Posted By on January 18, 2022

Bella Hadid was spotted out on the town wearing a necklace that showed her support of the Palestinian people.

The model was out in West Hollywood with her brother, Anwar, and some of their friends when she stepped out of a car and was photographed in white knee-high boots, a brown plunging neckline high low halter dress that went down to her belly button. The outfit was complete with a leopard-print purse that she wore slung over her right shoulder.

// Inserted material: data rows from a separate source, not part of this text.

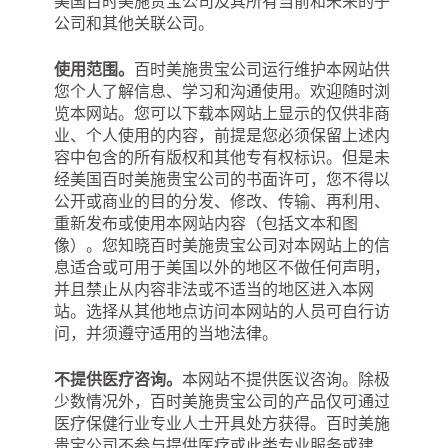
美国百时美施贵宝公司及其所有当前和未来的子
公司和其他关联公司。
使用范围。
百时美施贵宝公司运行维护本网站供
您个人了解信息、学习和沟通使用。欢迎随时浏
览本网站。您可以下载本网站上显示的仅供非商
业、个人使用的内容，前提是您必须保留上述内
容中包含的所有版权和其他专有权标识。但是未
经美国百时美施贵宝公司的书面许可，您不得以
公开或商业的目的分发、修改、传输、再利用、
重新发布或使用本网站内容（包括文本和图
像）。您知晓百时美施贵宝公司对本网站上的信
息适合或可用于美国以外的地区不做任何声明，
并且禁止从内容非法或不适当的地区进入本网
站。选择从其他地点访问本网站的人员可自行访
问，并须遵守适用的当地法律。
不提供医疗咨询。
本网站不提供医议咨询。除极
少数情况外，百时美施贵宝公司的产品仅可通过
医疗保健行业专业人士开具处方获得。百时美施
贵宝公司不参与提供医疗或此类专业服务或建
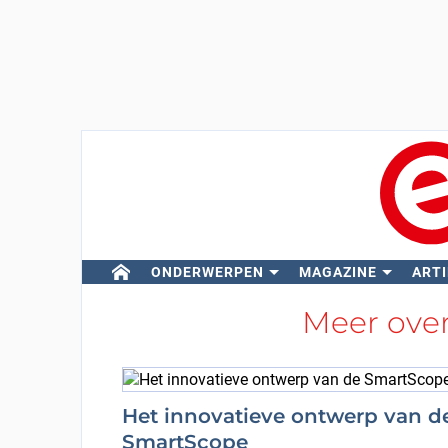
ONDERWERPEN
MAGAZINE
ARTI
Meer ove
Het innovatieve ontwerp van d
SmartScope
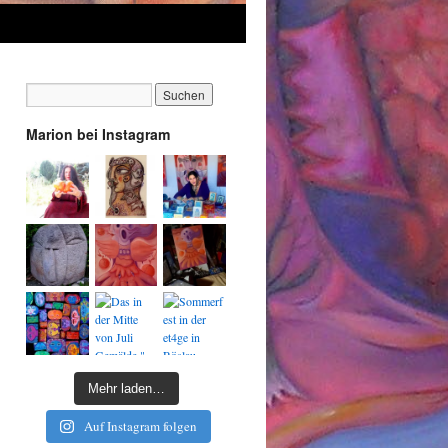
Marion bei Instagram
Mehr laden…
Auf Instagram folgen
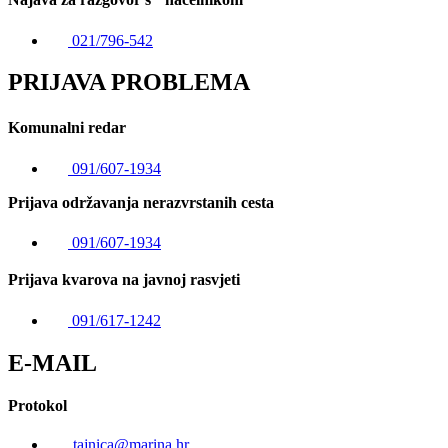
021/796-542
PRIJAVA PROBLEMA
Komunalni redar
091/607-1934
Prijava održavanja nerazvrstanih cesta
091/607-1934
Prijava kvarova na javnoj rasvjeti
091/617-1242
E-MAIL
Protokol
tajnica@marina.hr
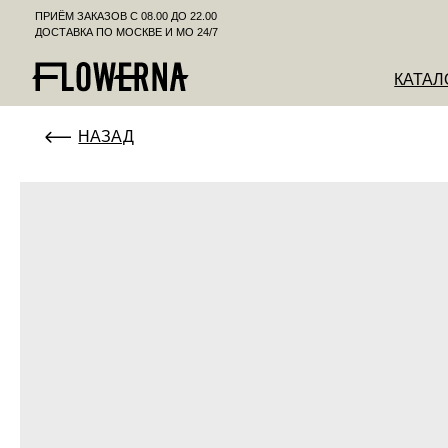
ПРИЁМ ЗАКАЗОВ С 08.00 ДО 22.00
ДОСТАВКА ПО МОСКВЕ И МО 24/7
КАТАЛОГ
К
НАЗАД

However, the accessory that turned the most heads was the subtle political statement that she wore on her neck. In addition to a necklace that had her full name on it, "Isabella," the 25-year-old wore another that read "Palestine."

MAYIM BIALIK SPEAKS OUT ON ISRAELI-PALESTINIAN CONFLICT: 'DEVASTATING'

Bella Hadid had a subtle political message hidden in her jewelry. (BACKGRID)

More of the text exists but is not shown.